The New Survival Strategy: More Meetings

As mid-career officeworkers strive to keep their jobs, they’re homing in on the one arena wherehuman skills still reign supreme: meetings.

As AI slowly whittled away at his job duties, the worker began to devise a new strategy for staying employed: Sure, AI might be able to review documents and draft memos—but could it wow people in a meeting? Could it leave prospective clients grinning? Could it read the room to know when to push, when to pull back and when to say nothing at all? Nope. AI, it turns out, cannot charm the person sitting across the table. And so he began a strategy that, just three years ago, would have been anathema to him: He began inserting himself in extra meetings, becoming a central player in over a dozen of the firm’s standing gatherings. He called it job security.

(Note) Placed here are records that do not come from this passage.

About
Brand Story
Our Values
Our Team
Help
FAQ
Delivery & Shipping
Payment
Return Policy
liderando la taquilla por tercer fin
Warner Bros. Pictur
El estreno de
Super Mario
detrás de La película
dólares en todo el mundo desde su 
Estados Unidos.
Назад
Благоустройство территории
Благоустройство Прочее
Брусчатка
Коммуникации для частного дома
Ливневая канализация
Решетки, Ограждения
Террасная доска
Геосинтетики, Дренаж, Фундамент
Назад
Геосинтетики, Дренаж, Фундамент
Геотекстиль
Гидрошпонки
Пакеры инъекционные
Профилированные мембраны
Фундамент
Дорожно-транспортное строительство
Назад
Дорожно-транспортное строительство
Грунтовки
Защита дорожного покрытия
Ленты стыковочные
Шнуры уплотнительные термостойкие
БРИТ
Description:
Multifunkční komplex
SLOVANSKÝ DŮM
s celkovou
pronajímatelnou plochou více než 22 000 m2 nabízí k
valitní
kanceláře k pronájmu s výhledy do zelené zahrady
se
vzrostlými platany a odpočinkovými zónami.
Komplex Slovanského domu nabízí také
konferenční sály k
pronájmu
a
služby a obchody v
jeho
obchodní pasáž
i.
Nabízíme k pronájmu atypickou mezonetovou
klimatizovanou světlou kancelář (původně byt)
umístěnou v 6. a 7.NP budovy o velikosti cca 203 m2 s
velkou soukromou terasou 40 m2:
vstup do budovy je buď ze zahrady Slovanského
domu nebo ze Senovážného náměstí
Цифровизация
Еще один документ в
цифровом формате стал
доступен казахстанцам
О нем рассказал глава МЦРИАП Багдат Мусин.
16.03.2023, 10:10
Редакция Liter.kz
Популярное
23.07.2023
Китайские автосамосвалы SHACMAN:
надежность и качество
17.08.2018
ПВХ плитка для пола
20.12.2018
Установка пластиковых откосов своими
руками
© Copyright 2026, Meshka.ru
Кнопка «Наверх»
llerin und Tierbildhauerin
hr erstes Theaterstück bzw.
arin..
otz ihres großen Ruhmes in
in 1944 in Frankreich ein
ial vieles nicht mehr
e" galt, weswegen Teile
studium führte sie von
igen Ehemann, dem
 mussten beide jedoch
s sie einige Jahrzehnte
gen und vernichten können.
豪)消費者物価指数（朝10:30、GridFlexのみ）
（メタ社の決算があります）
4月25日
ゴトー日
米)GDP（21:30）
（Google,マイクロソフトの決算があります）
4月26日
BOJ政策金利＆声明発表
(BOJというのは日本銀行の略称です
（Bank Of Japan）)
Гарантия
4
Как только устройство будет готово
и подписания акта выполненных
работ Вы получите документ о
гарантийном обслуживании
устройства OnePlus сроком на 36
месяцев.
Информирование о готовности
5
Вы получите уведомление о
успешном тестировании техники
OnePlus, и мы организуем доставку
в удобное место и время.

Schmoozing is back, and this time it’s a survival strategy. After years of workplace-productivity experts disparaging meetings as a bane of efficiency, they are back as a way to prove relevance. After-hours meetings are notably on the rise, according to data from Microsoft, up 16% year-over-year. Nearly a third of meetings now span multiple time zones—a figure that’s jumped 8 percentage points since 2021. Meanwhile, other sorts of meetings are holding steady, some even drawing more attendees. “Meeting popularity might be increasing,” says engagement expert Mark Royal, senior client partner at Korn Ferry.

Leaders have long complained about meetings: Two-thirds of executives surveyed in the 2026 World’s Most Admired Companies report, a partnership between Korn Ferry and Fortune, cite meetings as their number-one time sink. Meetings rose dramatically between 2020 and 2023, with workers attending three times as many per week—a 192% increase, according to data from Microsoft. Meetings have remained at those elevated levels ever since, in both frequency and duration. The casualty is focus time: Managers and executives report that they don’t even open their laptops to do their “real” work until the end of the day.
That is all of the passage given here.